- **Try it**
Copy the lines below as they are; omit the images they contain.

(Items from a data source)

>>

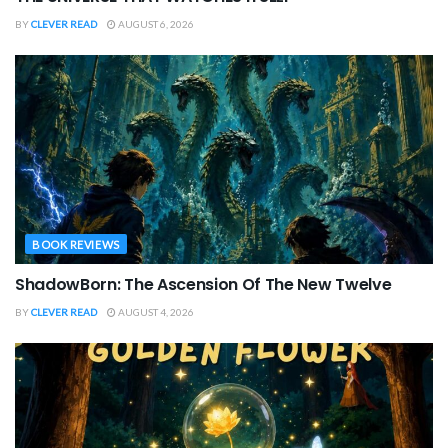
BY
CLEVER READ
AUGUST 6, 2026
BOOK REVIEWS
ShadowBorn: The Ascension Of The New Twelve
BY
CLEVER READ
AUGUST 4, 2026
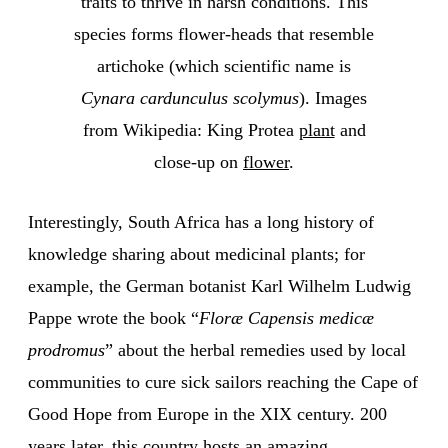
traits to thrive in harsh conditions. This
species forms flower-heads that resemble
artichoke (which scientific name is
Cynara cardunculus scolymus
). Images
from Wikipedia: King Protea
plant
and
close-up on
flower
.
Interestingly, South Africa has a long history of
knowledge sharing about medicinal plants; for
example, the German botanist Karl Wilhelm Ludwig
Pappe wrote the book “
Floræ Capensis medicæ
prodromus
” about the herbal remedies used by local
communities to cure sick sailors reaching the Cape of
Good Hope from Europe in the XIX century. 200
years later, this country hosts an amazing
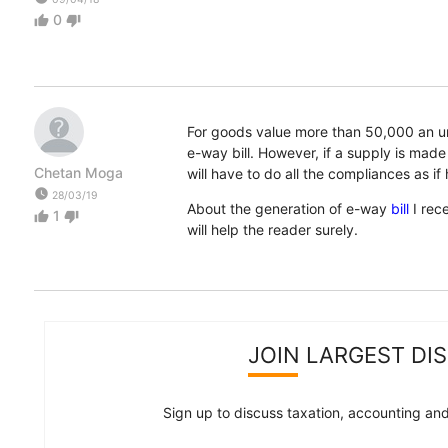
0
thumb_up
thumb_down
For goods value more than 50,000 an un
e-way bill. However, if a supply is made
Chetan Moga
will have to do all the compliances as if 
watch_later
28/03/19
About the generation of e-way
bill
I rec
1
thumb_up
thumb_down
will help the reader surely.
JOIN LARGEST DI
Sign up to discuss taxation, accounting and 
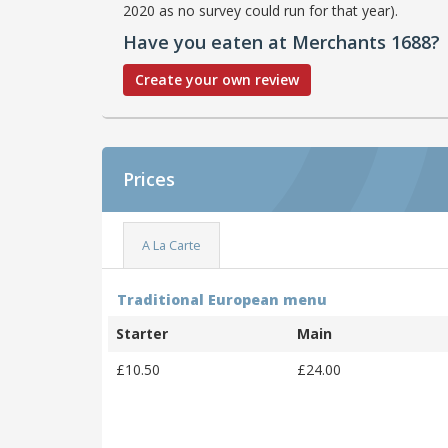
2020 as no survey could run for that year).
Have you eaten at Merchants 1688?
Create your own review
Prices
A La Carte
Traditional European menu
Starter
Main
£10.50
£24.00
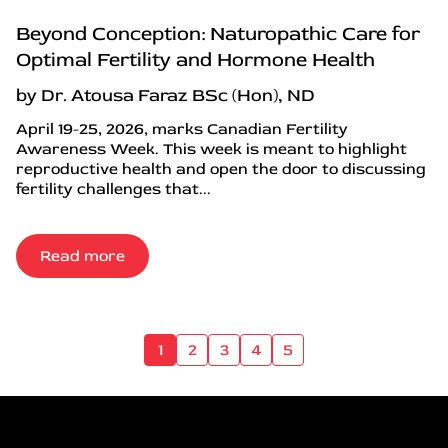
Beyond Conception: Naturopathic Care for
Optimal Fertility and Hormone Health
by Dr. Atousa Faraz BSc (Hon), ND
April 19-25, 2026, marks Canadian Fertility
Awareness Week. This week is meant to highlight
reproductive health and open the door to discussing
fertility challenges that...
Read more
1
2
3
4
5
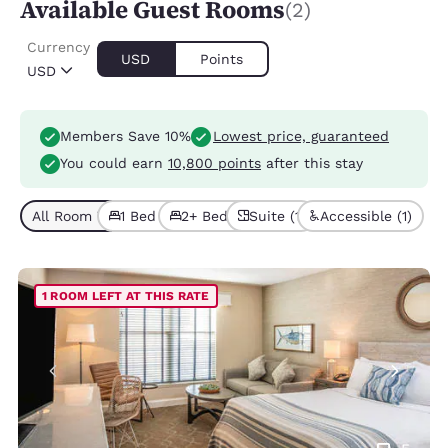
Available Guest Rooms
(2)
Currency
USD
Points
USD
Members Save 10%
Lowest price, guaranteed
You could earn
10,800 points
after this stay
All Room Types (2)
1 Bed (1)
2+ Beds (1)
Suite (1)
Accessible (1)
1 ROOM LEFT AT THIS RATE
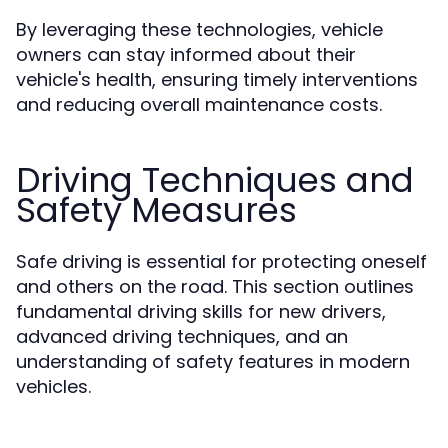
By leveraging these technologies, vehicle
owners can stay informed about their
vehicle's health, ensuring timely interventions
and reducing overall maintenance costs.
Driving Techniques and
Safety Measures
Safe driving is essential for protecting oneself
and others on the road. This section outlines
fundamental driving skills for new drivers,
advanced driving techniques, and an
understanding of safety features in modern
vehicles.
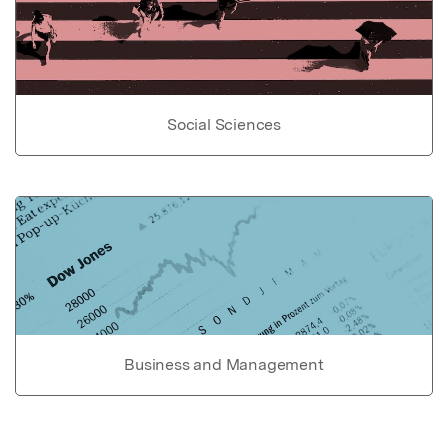
Social Sciences
Business and Management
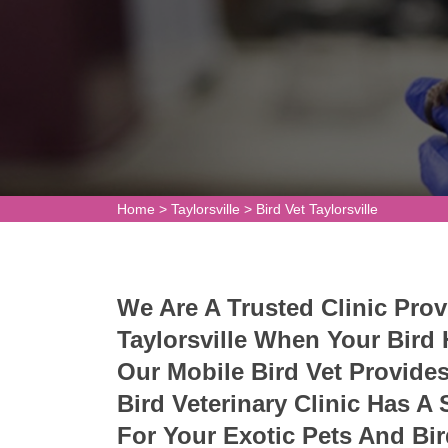
Home
>
Taylorsville
>
Bird Vet Taylorsville
We Are A Trusted Clinic Prov
Taylorsville When Your Bird
Our Mobile Bird Vet Provide
Bird Veterinary Clinic Has A
For Your Exotic Pets And Bi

<<

- **Output below**
BY
CLEVER READ
AUGUST 6, 2026
BOOK REVIEWS
ShadowBorn: The Ascension Of The New Twelve
BY
CLEVER READ
AUGUST 4, 2026
traits to thrive in harsh conditions. This
species forms flower-heads that resemble
artichoke (which scientific name is
Cynara cardunculus scolymus
). Images
from Wikipedia: King Protea
plant
and
close-up on
flower
.
Interestingly, South Africa has a long history of
knowledge sharing about medicinal plants; for
example, the German botanist Karl Wilhelm Ludwig
Pappe wrote the book “
Floræ Capensis medicæ
prodromus
” about the herbal remedies used by local
communities to cure sick sailors reaching the Cape of
Good Hope from Europe in the XIX century. 200
years later, this country hosts an amazing
0
thumb_up
thumb_down
For goods value more than 50,000 an un
e-way bill. However, if a supply is made
Chetan Moga
will have to do all the compliances as if 
watch_later
28/03/19
About the generation of e-way
bill
I rec
1
thumb_up
thumb_down
will help the reader surely.
JOIN LARGEST DI
Sign up to discuss taxation, accounting and 
2020 as no survey could run for that year).
Have you eaten at Merchants 1688?
Create your own review
Prices
A La Carte
Traditional European menu
Starter
Main
£10.50
£24.00
Beyond Conception: Naturopathic Care for
Optimal Fertility and Hormone Health
by Dr. Atousa Faraz BSc (Hon), ND
April 19-25, 2026, marks Canadian Fertility
Awareness Week. This week is meant to highlight
reproductive health and open the door to discussing
fertility challenges that...
Read more
1
2
3
4
5
Available Guest Rooms
(2)
Currency
USD
Points
USD
Members Save 10%
Lowest price, guaranteed
You could earn
10,800 points
after this stay
All Room Types (2)
1 Bed (1)
2+ Beds (1)
Suite (1)
Accessible (1)
1 ROOM LEFT AT THIS RATE
By leveraging these technologies, vehicle
owners can stay informed about their
vehicle's health, ensuring timely interventions
and reducing overall maintenance costs.
Driving Techniques and
Safety Measures
Safe driving is essential for protecting oneself
and others on the road. This section outlines
fundamental driving skills for new drivers,
advanced driving techniques, and an
understanding of safety features in modern
vehicles.
Social Sciences
Business and Management
Home
>
Taylorsville
>
Bird Vet Taylorsville
We Are A Trusted Clinic Prov
Taylorsville When Your Bird
Our Mobile Bird Vet Provide
Bird Veterinary Clinic Has A
For Your Exotic Pets And Bi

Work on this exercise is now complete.